BRUSSELS (Reuters) – Microsoft and SAP will voice their concerns at a European Union hearing on Friday over Oracle’s plan to buy Sun Microsystems, adding to regulators’ skepticism over the deal.
The European Commission has objected to Oracle’s $7 billion bid for Sun, saying the purchase may limit competition in the database market. The EU competition watchdog has until January 27 to decide on the deal, which its U.S. counterpart has cleared.
Software giant Microsoft’s representatives and lawyers declined to comment before the two-day hearing, which started on Thursday.
German software company SAP, whose chief rival is Oracle, has told the Commission Oracle’s acquisition of Sun’s MySQL database could hurt competition in the market by eliminating one of the top players.

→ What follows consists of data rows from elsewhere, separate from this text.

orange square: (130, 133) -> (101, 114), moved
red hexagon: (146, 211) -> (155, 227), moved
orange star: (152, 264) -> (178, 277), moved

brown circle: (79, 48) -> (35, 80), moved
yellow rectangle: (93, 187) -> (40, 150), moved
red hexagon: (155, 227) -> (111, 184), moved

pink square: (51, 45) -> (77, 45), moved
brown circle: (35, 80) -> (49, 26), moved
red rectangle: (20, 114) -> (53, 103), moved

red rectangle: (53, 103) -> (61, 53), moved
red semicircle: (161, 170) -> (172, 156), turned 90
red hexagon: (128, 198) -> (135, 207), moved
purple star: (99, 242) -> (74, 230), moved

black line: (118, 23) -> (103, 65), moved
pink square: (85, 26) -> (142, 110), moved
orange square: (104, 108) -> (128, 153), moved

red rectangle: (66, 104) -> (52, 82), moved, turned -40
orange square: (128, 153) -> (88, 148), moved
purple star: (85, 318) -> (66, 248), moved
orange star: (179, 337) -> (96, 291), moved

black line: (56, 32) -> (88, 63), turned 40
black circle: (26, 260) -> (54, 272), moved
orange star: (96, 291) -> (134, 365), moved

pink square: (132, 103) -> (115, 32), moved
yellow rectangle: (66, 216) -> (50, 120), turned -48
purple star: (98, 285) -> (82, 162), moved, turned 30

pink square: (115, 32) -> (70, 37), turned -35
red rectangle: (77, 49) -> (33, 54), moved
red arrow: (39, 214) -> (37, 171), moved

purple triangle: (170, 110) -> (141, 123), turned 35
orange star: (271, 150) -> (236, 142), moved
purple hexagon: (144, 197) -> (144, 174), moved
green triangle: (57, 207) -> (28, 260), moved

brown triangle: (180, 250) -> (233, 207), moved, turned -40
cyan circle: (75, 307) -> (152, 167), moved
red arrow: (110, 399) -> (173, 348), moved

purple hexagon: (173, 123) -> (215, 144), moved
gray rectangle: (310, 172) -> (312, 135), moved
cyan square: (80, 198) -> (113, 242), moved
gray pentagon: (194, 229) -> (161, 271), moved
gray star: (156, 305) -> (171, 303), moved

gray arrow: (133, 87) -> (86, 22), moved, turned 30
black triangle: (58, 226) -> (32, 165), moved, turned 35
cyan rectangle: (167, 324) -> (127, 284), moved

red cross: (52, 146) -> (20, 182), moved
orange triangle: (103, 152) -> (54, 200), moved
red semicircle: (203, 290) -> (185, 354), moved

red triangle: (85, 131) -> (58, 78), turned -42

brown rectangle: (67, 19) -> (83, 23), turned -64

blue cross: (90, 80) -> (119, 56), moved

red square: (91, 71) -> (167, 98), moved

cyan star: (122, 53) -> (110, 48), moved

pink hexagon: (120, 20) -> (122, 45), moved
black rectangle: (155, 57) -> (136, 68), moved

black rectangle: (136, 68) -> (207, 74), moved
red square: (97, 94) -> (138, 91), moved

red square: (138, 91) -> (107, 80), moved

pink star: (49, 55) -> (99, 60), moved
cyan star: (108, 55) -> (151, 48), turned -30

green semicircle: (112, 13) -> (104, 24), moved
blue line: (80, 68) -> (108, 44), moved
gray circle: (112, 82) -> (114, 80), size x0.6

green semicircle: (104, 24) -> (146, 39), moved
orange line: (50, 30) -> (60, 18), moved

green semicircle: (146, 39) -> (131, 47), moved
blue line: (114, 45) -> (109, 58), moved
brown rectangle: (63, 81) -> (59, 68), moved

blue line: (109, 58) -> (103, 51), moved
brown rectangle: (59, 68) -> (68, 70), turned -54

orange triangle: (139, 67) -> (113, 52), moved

Oracle, the world’s biggest database software maker, said its customers told Commission officials and European national regulators at the hearing on Thursday that the takeover was not anti-competitive.
Oracle lawyer Thomas Vinje told reporters the Commission had misinterpreted the content of its file and that respondents to the Commission’s market test and survey had overwhelmingly supported the company’s bid.
Monty Widenius, creator of MySQL, will back the Commission’s case on Friday while Swedish telecoms network equipment maker Ericsson will argue for Oracle.
Antitrust lawyers said enlisting major companies to express support at a hearing could sway doubtful regulators.